14. Поэтому партия должна высказываться за свободное соревнование различных группировок и течений в данной области».
Тут сказаны по крайней мере две принципиальные вещи: 1) никто не может присвоить себе право вещать от имени партии (это теперь называется комчванством); 2) никто не вправе травить попутчиков, ибо, во-первых, попутчики бывают разные, а во-вторых, у них надо учиться форме.
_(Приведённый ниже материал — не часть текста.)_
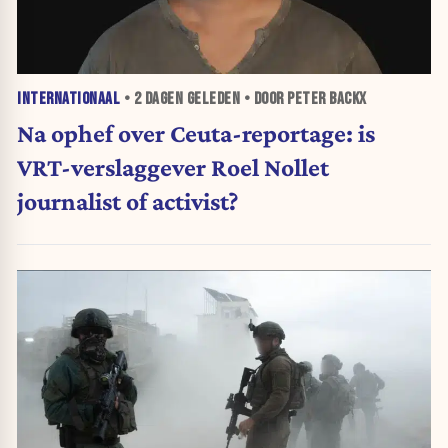
INTERNATIONAAL
•
2 DAGEN
GELEDEN • DOOR PETER BACKX
Na ophef over Ceuta-reportage: is
VRT-verslaggever Roel Nollet
journalist of activist?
Со всем остальным партия разберется самостоятельно, и толкать ее под руку не надо.
С тех пор во всех литературных спорах неизбежны стали отсылки к руководящему и направляющему документу, и потому читать полемические статьи второй половины двадцатых довольно тягостно: споры ведутся — бессознательно, конечно, — в стилистике доноса. «Вы больше провинились перед партией!» — «Нет, вы!» — «Вы нарушаете такой-то пункт резолюции!» — «А вы до семнадцатого года вообще стояли на немарксистских позициях! Вы, когда родились, уже были немарксист!» — «А вы еще до рождения!» В стоянии на антипартийных позициях можно было обвинить всех, потому что никто не знал, каковы партийные: все ссылались на постановления, трактуя их взаимоисключающим образом. При этом все примерно понимали, на какой уровень скатываются, и от этого злились еще больше. Ужасно.
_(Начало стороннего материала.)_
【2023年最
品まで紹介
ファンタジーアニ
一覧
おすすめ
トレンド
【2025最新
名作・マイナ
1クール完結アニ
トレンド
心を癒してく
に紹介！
Борис Эйхенбаум в статье «Литература и литературный быт», опубликованной в 1927 году в рапповском журнале «На литературном посту», писал: «Литературная эволюция, еще недавно так резко выступавшая в динамике форм и стилей, как бы прервалась, остановилась. Литературная борьба потеряла свой прежний специфический характер: не стало прежней чисто литературной полемики, нет отчетливых журнальных объединений, нет резко выраженных литературных школ, нет, наконец, руководящей критики и нет устойчивого читателя. Каждый писатель пишет как будто за себя» — о, если бы за себя! Но понятное дело, что назвать вещи своими именами уже немыслимо. Эйхенбаум и так высказал максимум возможного: «Вопрос о том, „как писать“, сменился или, по крайней мере, осложнился другим — „как быть писателем“. Иначе говоря, проблема литературы, как таковой, заслонилась проблемой писателя». То есть его статуса — и его «изма».